Saluting his Ballygunner side, Walsh said his team had retained their hunger levels and seen off the best the rest of the county could throw at them this year.
“A lot happened within the group during the year, it was an emotional time for a whole load of reasons but they dug it out well. Tallow, in fairness to them, had a very good game plan, were very disciplined and kept it going right to the end.
“Our fellas just had to step it up a little bit during the second half, and we did that for 10 minutes in the middle of the half and that was the difference between the teams, as we got three or four points during that period and I feel that proved the difference between the teams. But credit to Tallow, they’ve had a great year and while they’ll be disappointed, they should be very proud of the year they’ve produced, with young players like Ryan Grey emerging so well. They played very well but this is our day – these lads still have great hunger.”
Admitting that “we totally malfunctioned in the 10 minutes before half-time,” Denis Walsh felt the Gunners lost their way, missing a free which would have sent them five clear, only to concede four points without reply.

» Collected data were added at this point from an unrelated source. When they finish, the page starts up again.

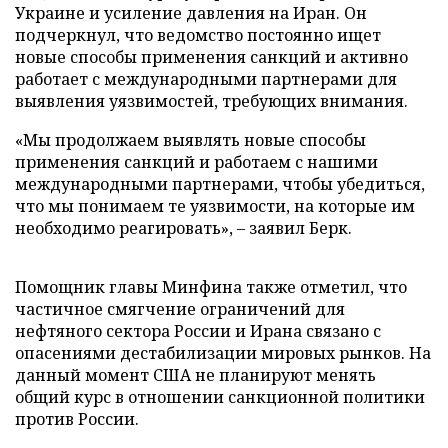
Украине и усиление давления на Иран. Он
подчеркнул, что ведомство постоянно ищет
новые способы применения санкций и активно
работает с международными партнерами для
выявления уязвимостей, требующих внимания.
«Мы продолжаем выявлять новые способы
применения санкций и работаем с нашими
международными партнерами, чтобы убедиться,
что мы понимаем те уязвимости, на которые им
необходимо реагировать», – заявил Берк.
Помощник главы Минфина также отметил, что
частичное смягчение ограничений для
нефтяного сектора России и Ирана связано с
опасениями дестабилизации мировых рынков. На
данный момент США не планируют менять
общий курс в отношении санкционной политики
против России.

“We had to keep doing the basics of the game, finding people, working the ball up along the pitch; the lads knew what they had to do and we improved greatly during the second half. All the lads you’d look to for leadership – Barry Coughlan, Philip (Mahony) and Shane (O’Sullivan) – they were outstanding, while some of our younger players including Peter Hogan, who’s still a minor, he was terrific as well and Shane Walsh, after having a bit of trouble during the week, he settled into the game really well.”
Tallow manager Terence McSweeney explained some of the difficulties in co-ordinating the training schedule for a panel so widely spread across a few counties and cited their “huge dedication” to reach a second final in five seasons.
“People mightn’t realise it but most of our panel don’t live in Tallow,” he said following his side’s four-point reversal.
“They’re either living and working in Cork or Waterford city and we have a good number of guys who are in third level as well. But they never complained about the travel or the commitment, and to get to where we did took a huge amount of sacrifice.”
McSweeney added: “Ballygunner obviously had their homework done on us, but we played to the end and I’m proud of what we have achieved this year.”